The Tsunami Ship
Kesennuma, Miyagi Prefecture, Japan
After being picked up by the March 2011 Japan tsunami and swept one kilometre inland the 330 ton No.18 Kyotoku Maru was left stranded across a sealed road in the Shishiori district of Kesennuma. In Kesennuma City there was considerable local debate for keeping the ship as a tsunami monument or removing it completely, as it was a daily reminder to residents of the lives lost in the tsunami tragedy. Finally in August 2013, 70% of residents voted to scrap and remove the ‘tsunami ship’ No.18 Kyotoku Maru and today it is no longer at rest in Kesennuma City.
Cebu City, Philippines
The Carbon Market was named from the coal that was unloaded from the Cebu Railroad over 100 years ago. It has been a popular and successful market for poor stall owners and vendors.
In January 2014 a fire in the Warwick Barracks gutted around 240 stalls and warehouses. About 500 families, mostly poor were affected by the fire, they soon moved back with what few possessions remained and set up temporary stalls to hopefully begin trading again. Twelve days after the fire, city government demolition teams moved in and demolished the newly erected stalls. Stall owners were told they cannot return to the Carbon Market unless they pay a 50,000 Philippine peso bond for their stall (equivalent to about 6 months wages for a Philippine clerk). Those that cannot pay are to be relocated 12 kilometres away to the Barangay Budlaan district on a piece of barren land devoid of basic amenities. A support group called Advocates for Justice and Dignity has set up a Facebook page in support of the dislocated poor stall owners.

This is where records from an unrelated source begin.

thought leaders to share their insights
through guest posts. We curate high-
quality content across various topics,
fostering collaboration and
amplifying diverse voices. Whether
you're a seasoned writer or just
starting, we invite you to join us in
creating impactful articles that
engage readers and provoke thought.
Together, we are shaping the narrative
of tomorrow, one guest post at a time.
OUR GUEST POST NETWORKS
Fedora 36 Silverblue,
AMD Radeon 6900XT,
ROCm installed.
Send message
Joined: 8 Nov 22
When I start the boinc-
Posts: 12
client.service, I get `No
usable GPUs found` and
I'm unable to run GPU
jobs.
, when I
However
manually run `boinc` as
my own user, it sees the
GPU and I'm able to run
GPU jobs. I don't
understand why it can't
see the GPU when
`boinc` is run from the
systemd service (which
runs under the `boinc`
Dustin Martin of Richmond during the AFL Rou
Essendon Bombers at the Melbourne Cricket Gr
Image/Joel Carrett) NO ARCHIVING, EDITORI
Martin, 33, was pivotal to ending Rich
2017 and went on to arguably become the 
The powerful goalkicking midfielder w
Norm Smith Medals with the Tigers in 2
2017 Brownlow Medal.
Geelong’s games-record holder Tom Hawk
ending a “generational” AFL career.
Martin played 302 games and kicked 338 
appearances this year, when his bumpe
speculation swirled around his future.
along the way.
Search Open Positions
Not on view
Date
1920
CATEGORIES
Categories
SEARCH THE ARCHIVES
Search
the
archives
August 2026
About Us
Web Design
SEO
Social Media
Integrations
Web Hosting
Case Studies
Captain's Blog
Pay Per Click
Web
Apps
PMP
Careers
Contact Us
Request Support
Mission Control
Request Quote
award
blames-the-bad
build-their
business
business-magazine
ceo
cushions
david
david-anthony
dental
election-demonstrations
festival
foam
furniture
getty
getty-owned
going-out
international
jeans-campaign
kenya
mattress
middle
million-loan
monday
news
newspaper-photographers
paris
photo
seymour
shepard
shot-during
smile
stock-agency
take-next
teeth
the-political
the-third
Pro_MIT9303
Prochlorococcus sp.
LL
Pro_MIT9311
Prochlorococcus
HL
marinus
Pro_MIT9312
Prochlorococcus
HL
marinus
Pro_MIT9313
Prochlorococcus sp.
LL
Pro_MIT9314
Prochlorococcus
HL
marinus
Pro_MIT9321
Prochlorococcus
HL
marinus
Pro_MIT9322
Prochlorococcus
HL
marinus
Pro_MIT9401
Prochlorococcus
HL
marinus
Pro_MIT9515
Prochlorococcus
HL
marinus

What’s the future for Cebu City’s Carbon Market, the City has plans for modern buildings and carparks, plus it is in talks with local and foreign investors for private-public investment schemes that are attractive to commercial store owners and tourists.
Christchurch, New Zealand
At 12.51pm Tuesday 22nd February 2011 a 6.3 magnitude earthquake struck Christchurch and surrounding areas. Around 180 people from 20 different countries were killed, and many others were seriously injured. The quake brought the city to a standstill, the Christchurch central city business district was severely damaged and was completely closed down. Around 5,000 Christchurch homes were condemned and the future of another 10,000 remained uncertain, plus there was substantial damage to most of the cities historical buildings. The city’s buildings were already weakened from a previous magnitude 7.1 Canterbury earthquake that occurred five months earlier.
Located on the corner of Bealey Avenue and Victoria Street Knox Church is one of Christchurch’s historic buildings. The Church is being rebuilt with a plan to keep the wood ceiling and beams, clad the repaired building in copper and install windows at ground level, so passers-by can see the timber ceiling and arches.